Jim Young / Reuters

The paradox of secrecy in American politics is how much attention it gets. Over the last couple of weeks, the penchant of the White House and the Republican Senate for blocking the release of information has become a central issue in Washington. It’s a case of making lemonade from lemons: If you can’t cover the story, cover why you can’t cover it.

Perhaps most immediately important is the Senate GOP’s refusal to reveal anything about the bill the health-care bill currently under consideration. Meanwhile, the administration has been quietly clamping down on various forms of access, from public schedules to visitor logs to the daily briefings at the White House. The executive branch has taken to refusing requests for information from congressional Democrats too.

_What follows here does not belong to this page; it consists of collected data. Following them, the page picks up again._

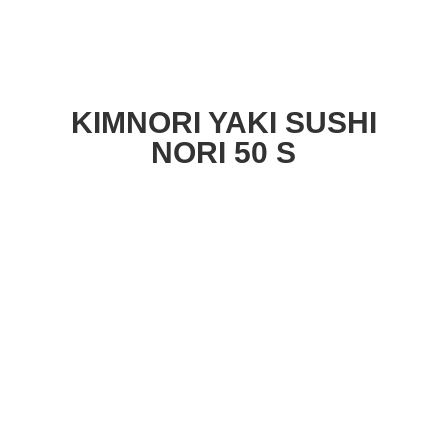
KIMNORI YAKI SUSHI
NORI 50 S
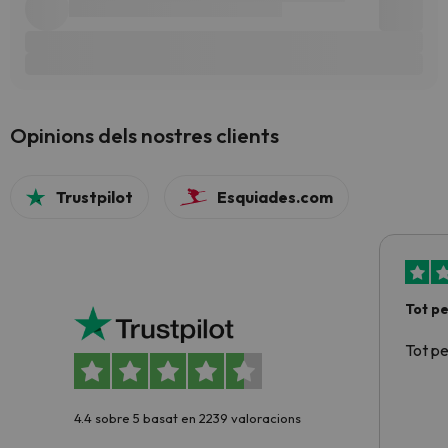
Opinions dels nostres clients
Trustpilot
Esquiades.com
Tot p
Tot p
4.4 sobre 5 basat en 2239 valoracions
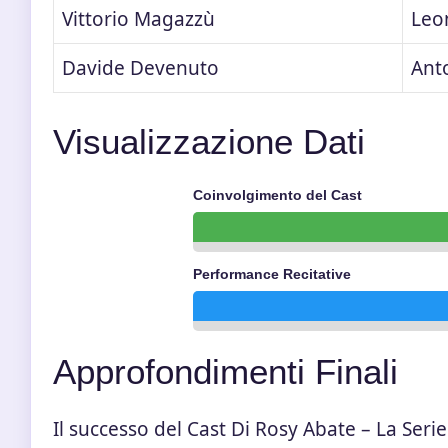
Vittorio Magazzù
Leo
Davide Devenuto
Ant
Visualizzazione Dati
Coinvolgimento del Cast
Performance Recitative
Approfondimenti Finali
Il successo del Cast Di Rosy Abate – La Ser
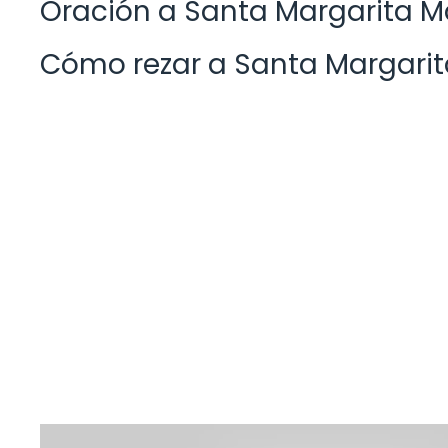
Oración a Santa Margarita Ma
Cómo rezar a Santa Margarit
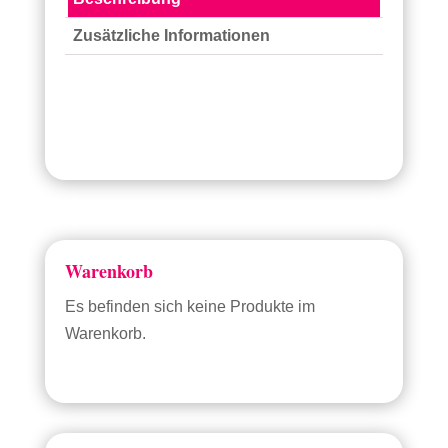
Zusätzliche Informationen
Warenkorb
Es befinden sich keine Produkte im
Warenkorb.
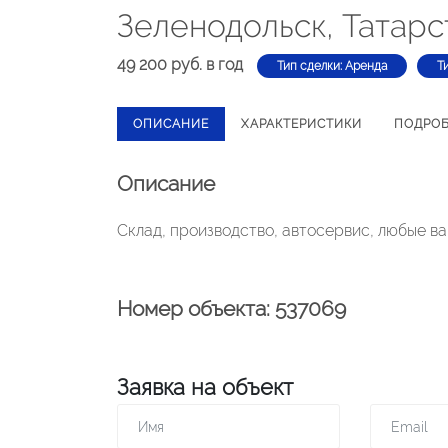
Зеленодольск, Татарс
49 200 руб. в год
Тип сделки: Аренда
Т
ОПИСАНИЕ
ХАРАКТЕРИСТИКИ
ПОДРО
Описание
Склад, производство, автосервис, любые в
Номер объекта: 537069
Заявка на объект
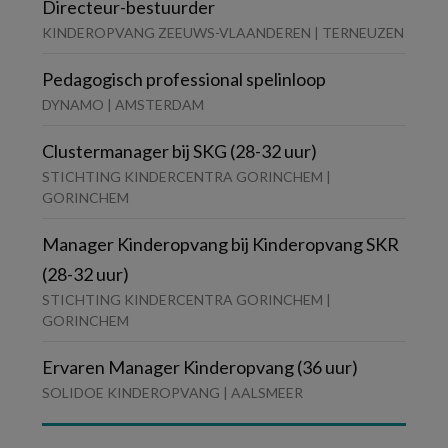
Directeur-bestuurder
KINDEROPVANG ZEEUWS-VLAANDEREN | TERNEUZEN
Pedagogisch professional spelinloop
DYNAMO | AMSTERDAM
Clustermanager bij SKG (28-32 uur)
STICHTING KINDERCENTRA GORINCHEM |
GORINCHEM
Manager Kinderopvang bij Kinderopvang SKR
(28-32 uur)
STICHTING KINDERCENTRA GORINCHEM |
GORINCHEM
Ervaren Manager Kinderopvang (36 uur)
SOLIDOE KINDEROPVANG | AALSMEER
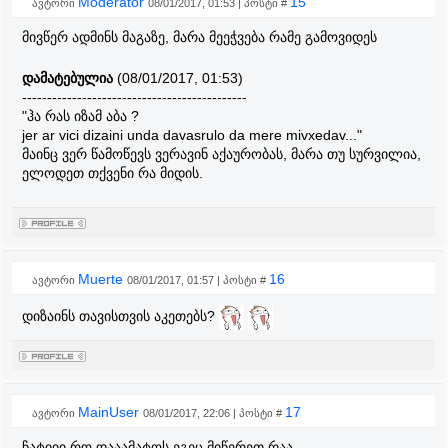
Moderator
15
ავტორი
08/01/2017, 01:53 | პოსტი #
მივწერ ადმინს მაგაზე, მარა მეეჭვება რამე გამოვიდეს
დამატებულია
(08/01/2017, 01:53)
---------------------------------------------
"ჰა რას იზამ აბა ?
jer ar vici dizaini unda davasrulo da mere mivxedav..."
მაინც ვერ წამოწევს ვერავინ აქაურობას, მარა თუ სურვილია,
ელოდეთ თქვენი რა მიდის.
Muerte
16
ავტორი
08/01/2017, 01:57 | პოსტი #
დიზაინს თავისთვის აკეთებს?
MainUser
17
ავტორი
08/01/2017, 22:06 | პოსტი #
ჩატიიი რო დააამატოს ეგეც მიწერეთ რაა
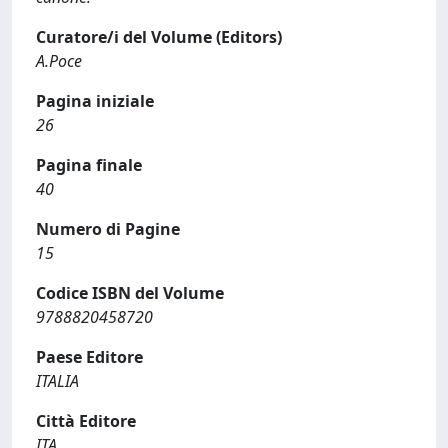
Curatore/i del Volume (Editors)
A.Poce
Pagina iniziale
26
Pagina finale
40
Numero di Pagine
15
Codice ISBN del Volume
9788820458720
Paese Editore
ITALIA
Città Editore
ITA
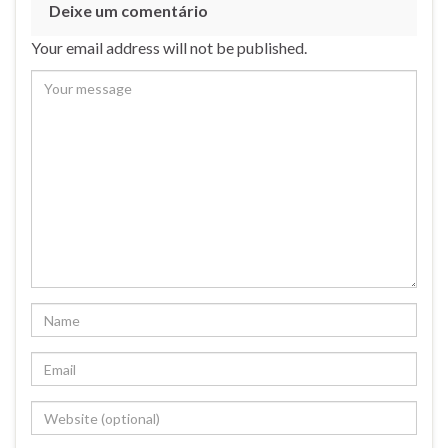
Deixe um comentário
Your email address will not be published.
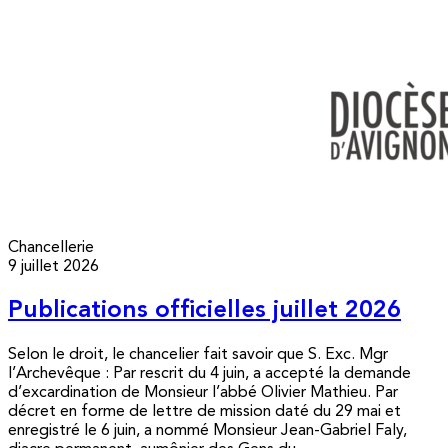
Chancellerie
9 juillet 2026
Publications officielles juillet 2026
Selon le droit, le chancelier fait savoir que S. Exc. Mgr
l’Archevêque : Par rescrit du 4 juin, a accepté la demande
d’excardination de Monsieur l’abbé Olivier Mathieu. Par
décret en forme de lettre de mission daté du 29 mai et
enregistré le 6 juin, a nommé Monsieur Jean-Gabriel Faly,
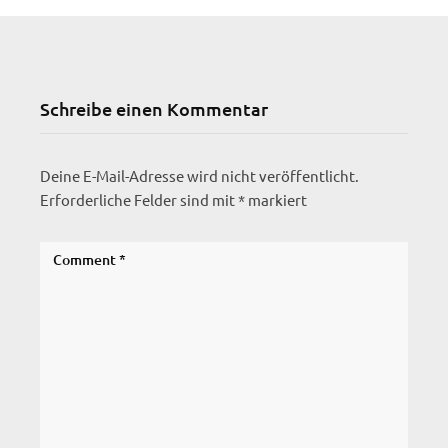
Schreibe einen Kommentar
Deine E-Mail-Adresse wird nicht veröffentlicht.
Erforderliche Felder sind mit
*
markiert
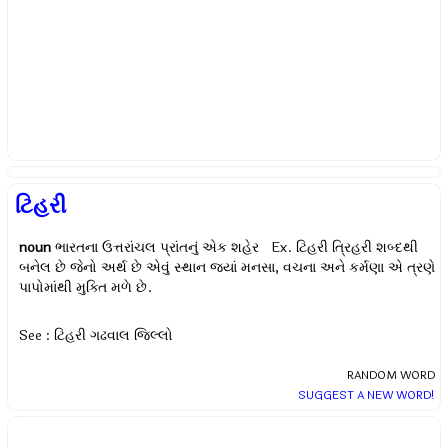
ટિહરી
noun
ભારતના ઉત્તરાંચલ પ્રાંતનું એક શહેર Ex.
ટિહરી ત્રિહરી શબ્દથી
બનેલ છે જેનો અર્થ છે એવું સ્થાન જ્યાં મનસા, વચના અને કર્મણા એ ત્રણે
પાપોમાંથી મુક્તિ મળે છે.
See : ટિહરી ગઢવાલ જિલ્લો
RANDOM WORD
SUGGEST A NEW WORD!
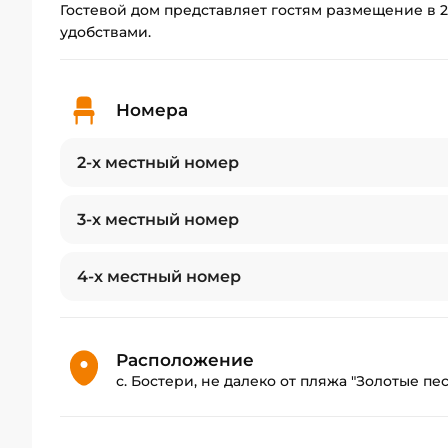
Гостевой дом представляет гостям размещение в 2х
удобствами.
Номера
2-х местный номер
3-х местный номер
4-х местный номер
Расположение
с. Бостери, не далеко от пляжа "Золотые пе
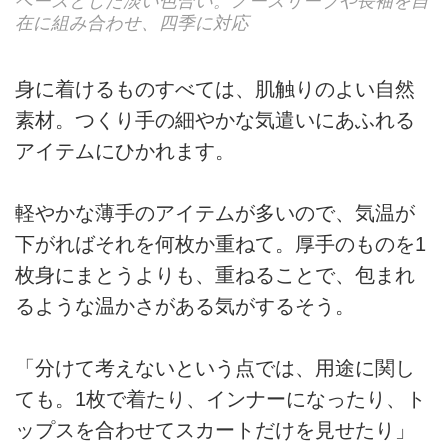
ベースとした淡い色合い。ノースリーブや長袖を自
在に組み合わせ、四季に対応
身に着けるものすべては、肌触りのよい自然
素材。つくり手の細やかな気遣いにあふれる
アイテムにひかれます。
軽やかな薄手のアイテムが多いので、気温が
下がればそれを何枚か重ねて。厚手のものを1
枚身にまとうよりも、重ねることで、包まれ
るような温かさがある気がするそう。
「分けて考えないという点では、用途に関し
ても。1枚で着たり、インナーになったり、ト
ップスを合わせてスカートだけを見せたり」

The result is a weird reversal of the normal course of business: Gossipy nuggets leak out of the White House on a daily basis—Trump is yelling at TVs! Trump is angry at Jared! Sean Spicer/Reince Priebus/Steve Bannon is on the chopping block!—and the president tweets as fact things his lawyers claim are not true, yet next to nothing is known about a huge bill that could change health coverage for millions of Americans.

This kind of secrecy is bad for policymaking and bad for democracy, but since abstract arguments like that are difficult to plead effectively, it’s customary to argue that secrecy is also politically unwise. For example, it is clearly hypocritical. When Obama was president, Republicans complained that the White House was too secretive, and that Democrats were trying to railroad through health-care reform without public input—even though the process behind the Affordable Care Act was far more public and lengthy than the present process. But hypocrisy is seldom lethal for any politician, let alone a party, especially in today’s partisan climate.

Another argument is that clamming up will actually hurt the clams. As Politico’s Playbook puts it today, “This could be bad for the White House, as it will be far more difficult for them to drive a message and respond to questions.” This might be true, but take it with a healthy dose of skepticism. For one, it’s obviously self-serving for journalists to say that giving journalists more access is good for them, and the press corps, smelling blood, is out for damaging stories about Trump. Sometimes openness is not a zero-sum game, but in this case, it probably is.

Second, where’s the proof? The George W. Bush administration was more secretive than the Clinton administration; the press howled; and Bush got reelected. The Obama administration was more secretive than the Bush administration; the press howled; and Obama got reelected. Part of Obama’s success was that he found other ways to get his message out: Social media, for example, and interviews with non-traditional interlocutors, from Zach Galifianakis to YouTube stars. Trump may be different in degree and extremity from his predecessors, but his administration’s secrecy is part of a disturbing, bipartisan progression.

The secrecy will continue as long as it works. It certainly worked in the House, where GOP leaders watched a first attempt at a health bill go down as its flaws became public. For the second try, they acted fast and quietly, not even waiting for the Congressional Budget Office to score the bill.

And so far, the strategy is working for Senate Majority Leader Mitch McConnell as well. It’s not just Democrats and the press who are upset; some Republicans are speaking out too:

But until enough members of the GOP caucus actually demand that McConnell open up the process, their complaints will make little difference. In fact, that might be by design. McConnell and his lieutenants would much rather have an argument about process and take the lumps they get from that fight: They can write complaints off as either the whingeing of a biased press or hypocrisy from Democrats who did the same thing. That’s far better than trying to defend an unpopular bill that will likely push millions off insurance, redistribute money to the wealthy, and slash popular entitlements. The secrecy gives disgruntled Republican members of the caucus something else to complain about instead.

(The general public may not really be the audience from whom the Senate leadership is hiding its bill; public disapproval of the House health bill is already very high, and Democrats will vote en masse against it. The bigger danger for McConnell is that Republican constituencies—from the business lobby to GOP governors—will react fiercely to the bill and convince Republican senators to defect.)

Meanwhile, Senator Chuck Grassley, the Iowa Republican, has taken a bold stand on behalf of Democratic colleagues, writing a letter to President Trump complaining about the executive branch ignoring document requests. But as long as Grassley stands alone, and has only angry letters to write, the White House can blithely ignore him, too.

In the long run, shutting out public attention can have some ill effects. Just ask Secretary of State Rex Tillerson, who has gone to historically drastic extents to avoid dealing with reporters. The result has been that the State Department can’t seem to ever present a clear message about what its policies are, and keeps getting undercut by the president. Perhaps cutting down on briefings will make the administration’s message control even worse, though it’s hard to imagine what that would look like. (The White House did belatedly add an on-camera briefing to Tuesday’s schedule.) Perhaps enough Republican senators will get upset about the closed-door health-care process to force it out into public hearings. But for as along as it continues to succeed, secrecy is likely here to stay.